- [Task to complete]: Omit the pictures from the listing below and print every remaining entry verbatim.
+===+
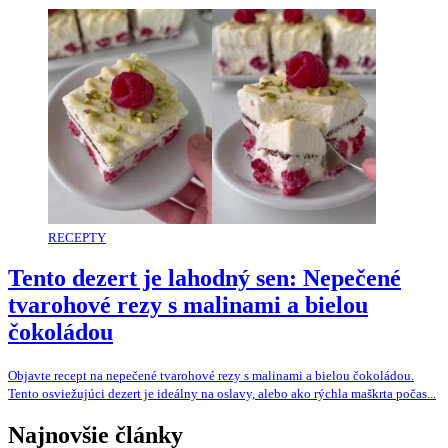
RECEPTY
Tento dezert je lahodný sen: Nepečené
tvarohové rezy s malinami a bielou
čokoládou
Objavte recept na nepečené tvarohové rezy s malinami a bielou čokoládou.
Tento osviežujúci dezert je ideálny na oslavy, alebo ako rýchla maškrta počas...
Najnovšie články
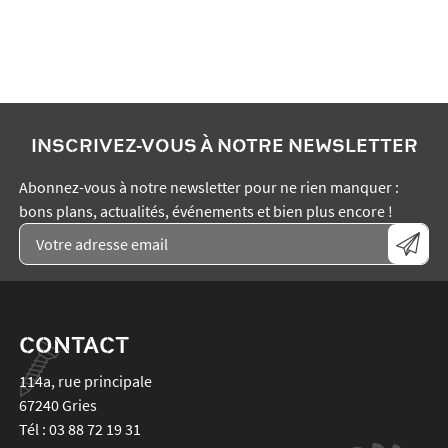
INSCRIVEZ-VOUS À NOTRE NEWSLETTER
Abonnez-vous à notre newsletter pour ne rien manquer :
bons plans, actualités, événements et bien plus encore !
CONTACT
114a, rue principale
67240
Gries
Tél :
03 88 72 19 31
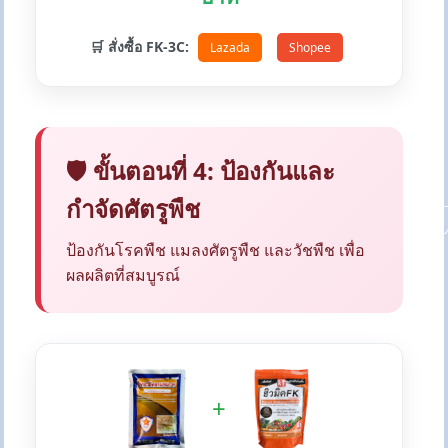
🛒 สั่งซื้อ FK-3C:
Lazada
Shopee
🛡️ ขั้นตอนที่ 4: ป้องกันและ
กำจัดศัตรูพืช
ป้องกันโรคพืช แมลงศัตรูพืช และวัชพืช เพื่อ
ผลผลิตที่สมบูรณ์
+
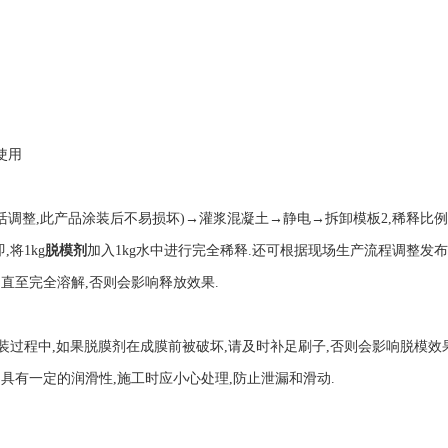
使用
调整,此产品涂装后不易损坏)→灌浆混凝土→静电→拆卸模板2,稀释比
,将1kg
脱模剂
加入1kg水中进行完全稀释.还可根据现场生产流程调整发布
直至完全溶解,否则会影响释放效果.
在涂装过程中,如果脱膜剂在成膜前被破坏,请及时补足刷子,否则会影响脱模效
具有一定的润滑性,施工时应小心处理,防止泄漏和滑动.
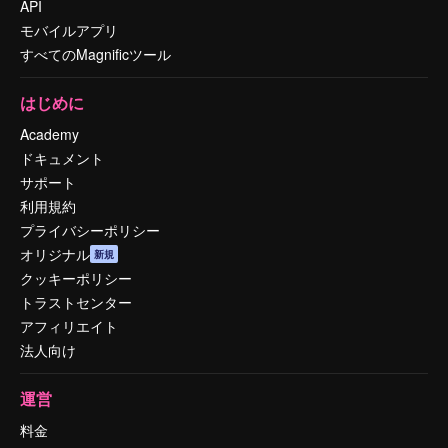
API
モバイルアプリ
すべてのMagnificツール
はじめに
Academy
ドキュメント
サポート
利用規約
プライバシーポリシー
オリジナル
新規
クッキーポリシー
トラストセンター
アフィリエイト
法人向け
運営
料金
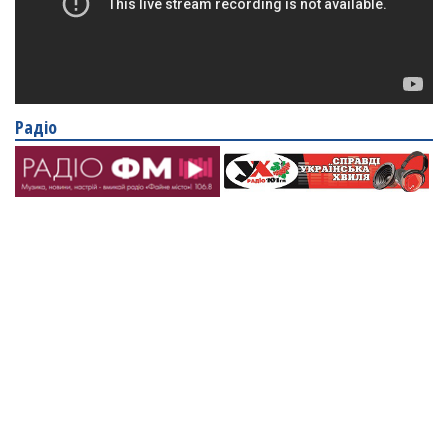
Радіо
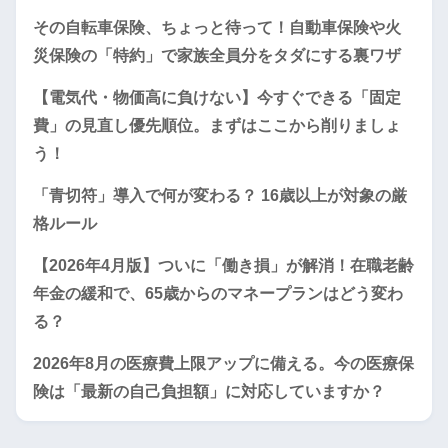
その自転車保険、ちょっと待って！自動車保険や火
災保険の「特約」で家族全員分をタダにする裏ワザ
【電気代・物価高に負けない】今すぐできる「固定
費」の見直し優先順位。まずはここから削りましょ
う！
「青切符」導入で何が変わる？ 16歳以上が対象の厳
格ルール
【2026年4月版】ついに「働き損」が解消！在職老齢
年金の緩和で、65歳からのマネープランはどう変わ
る？
2026年8月の医療費上限アップに備える。今の医療保
険は「最新の自己負担額」に対応していますか？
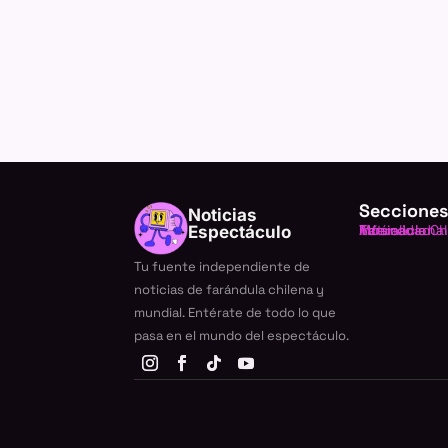
Secciones
Noticias
Farándula Ch
Internacional
TV
Música
Actualidad
Espectáculo
Tu fuente independiente de
noticias de farándula chilena y
mundial. Entérate de todo lo que
pasa en el mundo del espectáculo.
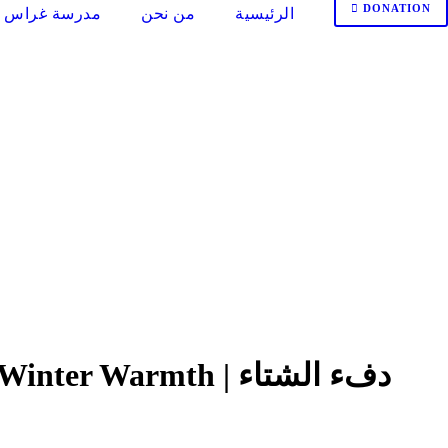
DONATION
الرئيسية
من نحن
مدرسة غراس ا
دفء الشتاء | Winter Warmth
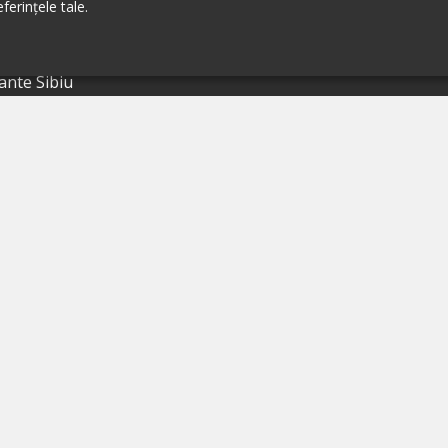
ferințele tale.
ante Brașov
ante Iași
ante Sibiu
ante Valea Prahovei
ante Litoral
ante Bacău
ante Suceava
ante Oradea
ante Galati
ante Focșani
ante Botoșani
ante Câmpina
ante Târgu Mureș
ante Târgu Jiu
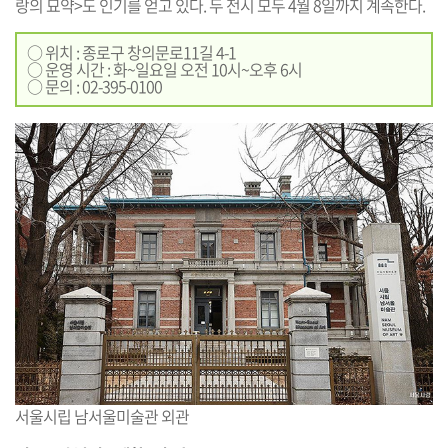
랑의 묘약>도 인기를 얻고 있다. 두 전시 모두 4월 8일까지 계속한다.
○ 위치 : 종로구 창의문로11길 4-1
○ 운영 시간 : 화~일요일 오전 10시~오후 6시
○ 문의 : 02-395-0100
서울시립 남서울미술관 외관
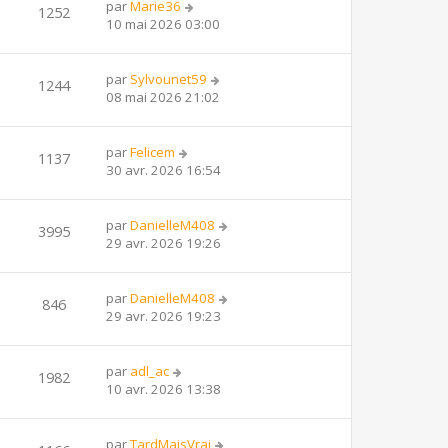
par
Marie36
1252
10 mai 2026 03:00
par
Sylvounet59
1244
08 mai 2026 21:02
par
Felicem
1137
30 avr. 2026 16:54
par
DanielleM408
3995
29 avr. 2026 19:26
par
DanielleM408
846
29 avr. 2026 19:23
par
adl_ac
1982
10 avr. 2026 13:38
par
TardMaisVrai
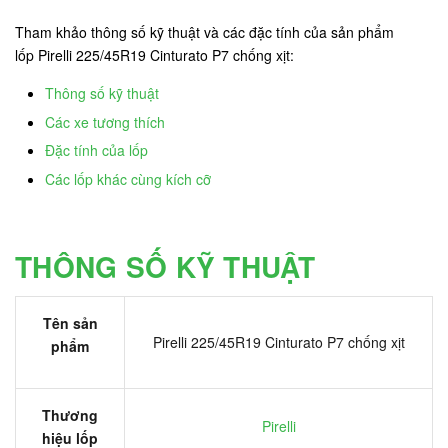
Tham khảo thông số kỹ thuật và các đặc tính của sản phẩm
lốp Pirelli 225/45R19 Cinturato P7 chống xịt:
Thông số kỹ thuật
Các xe tương thích
Đặc tính của lốp
Các lốp khác cùng kích cỡ
THÔNG SỐ KỸ THUẬT
Tên sản
Pirelli 225/45R19 Cinturato P7 chống xịt
phẩm
Thương
Pirelli
hiệu lốp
+===+
- [Answer to the exercise]:
RECEPTY
Tento dezert je lahodný sen: Nepečené
tvarohové rezy s malinami a bielou
čokoládou
Objavte recept na nepečené tvarohové rezy s malinami a bielou čokoládou.
Tento osviežujúci dezert je ideálny na oslavy, alebo ako rýchla maškrta počas...
Najnovšie články
INSCRIVEZ-VOUS À NOTRE NEWSLETTER
Abonnez-vous à notre newsletter pour ne rien manquer :
bons plans, actualités, événements et bien plus encore !
CONTACT
114a, rue principale
67240
Gries
Tél :
03 88 72 19 31
🛒 สั่งซื้อ FK-3C:
Lazada
Shopee
🛡️ ขั้นตอนที่ 4: ป้องกันและ
กำจัดศัตรูพืช
ป้องกันโรคพืช แมลงศัตรูพืช และวัชพืช เพื่อ
ผลผลิตที่สมบูรณ์
+
使用
调整,此产品涂装后不易损坏)→灌浆混凝土→静电→拆卸模板2,稀释比
,将1kg
脱模剂
加入1kg水中进行完全稀释.还可根据现场生产流程调整发布
直至完全溶解,否则会影响释放效果.
在涂装过程中,如果脱膜剂在成膜前被破坏,请及时补足刷子,否则会影响脱模效
具有一定的润滑性,施工时应小心处理,防止泄漏和滑动.
API
モバイルアプリ
すべてのMagnificツール
はじめに
Academy
ドキュメント
サポート
利用規約
プライバシーポリシー
オリジナル
新規
クッキーポリシー
トラストセンター
アフィリエイト
法人向け
運営
料金
Радіо
その自転車保険、ちょっと待って！自動車保険や火
災保険の「特約」で家族全員分をタダにする裏ワザ
【電気代・物価高に負けない】今すぐできる「固定
費」の見直し優先順位。まずはここから削りましょ
う！
「青切符」導入で何が変わる？ 16歳以上が対象の厳
格ルール
【2026年4月版】ついに「働き損」が解消！在職老齢
年金の緩和で、65歳からのマネープランはどう変わ
る？
2026年8月の医療費上限アップに備える。今の医療保
険は「最新の自己負担額」に対応していますか？
Secciones
Noticias
Farándula Ch
Internacional
TV
Música
Actualidad
Espectáculo
Tu fuente independiente de
noticias de farándula chilena y
mundial. Entérate de todo lo que
pasa en el mundo del espectáculo.
DONATION
الرئيسية
من نحن
مدرسة غراس ا
دفء الشتاء | Winter Warmth
ferințele tale.
ante Brașov
ante Iași
ante Sibiu
ante Valea Prahovei
ante Litoral
ante Bacău
ante Suceava
ante Oradea
ante Galati
ante Focșani
ante Botoșani
ante Câmpina
ante Târgu Mureș
ante Târgu Jiu
랑의 묘약>도 인기를 얻고 있다. 두 전시 모두 4월 8일까지 계속한다.
○ 위치 : 종로구 창의문로11길 4-1
○ 운영 시간 : 화~일요일 오전 10시~오후 6시
○ 문의 : 02-395-0100
서울시립 남서울미술관 외관
par
Marie36
1252
10 mai 2026 03:00
par
Sylvounet59
1244
08 mai 2026 21:02
par
Felicem
1137
30 avr. 2026 16:54
par
DanielleM408
3995
29 avr. 2026 19:26
par
DanielleM408
846
29 avr. 2026 19:23
par
adl_ac
1982
10 avr. 2026 13:38
par
TardMaisVrai
Tham khảo thông số kỹ thuật và các đặc tính của sản phẩm
lốp Pirelli 225/45R19 Cinturato P7 chống xịt:
Thông số kỹ thuật
Các xe tương thích
Đặc tính của lốp
Các lốp khác cùng kích cỡ
THÔNG SỐ KỸ THUẬT
Tên sản
Pirelli 225/45R19 Cinturato P7 chống xịt
phẩm
Thương
Pirelli
hiệu lốp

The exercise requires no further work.